INPUT FOR THIS TASK –

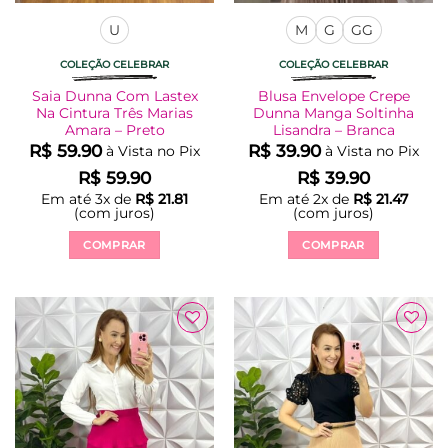
U
M
G
GG
COLEÇÃO CELEBRAR
COLEÇÃO CELEBRAR
Saia Dunna Com Lastex
Blusa Envelope Crepe
Na Cintura Três Marias
Dunna Manga Soltinha
Amara – Preto
Lisandra – Branca
R$
59.90
R$
39.90
à Vista no Pix
à Vista no Pix
R$
59.90
R$
39.90
Em até
3
x de
R$
21.81
Em até
2
x de
R$
21.47
(com juros)
(com juros)
COMPRAR
COMPRAR
Este
Este
produto
produto
tem
tem
várias
várias
Adicionar
Adicionar
variantes.
variantes.
à Lista
à Lista
As
As
opções
opções
podem
podem
ser
ser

WHAT IS REQUIRED – Please print the records above word for word, leaving every image out.

RESPONSE AREA –
U
M
G
GG
COLEÇÃO CELEBRAR
COLEÇÃO CELEBRAR
Saia Dunna Com Lastex
Blusa Envelope Crepe
Na Cintura Três Marias
Dunna Manga Soltinha
Amara – Preto
Lisandra – Branca
R$
59.90
R$
39.90
à Vista no Pix
à Vista no Pix
R$
59.90
R$
39.90
Em até
3
x de
R$
21.81
Em até
2
x de
R$
21.47
(com juros)
(com juros)
COMPRAR
COMPRAR
Este
Este
produto
produto
tem
tem
várias
várias
Adicionar
Adicionar
variantes.
variantes.
à Lista
à Lista
As
As
opções
opções
podem
podem
ser
ser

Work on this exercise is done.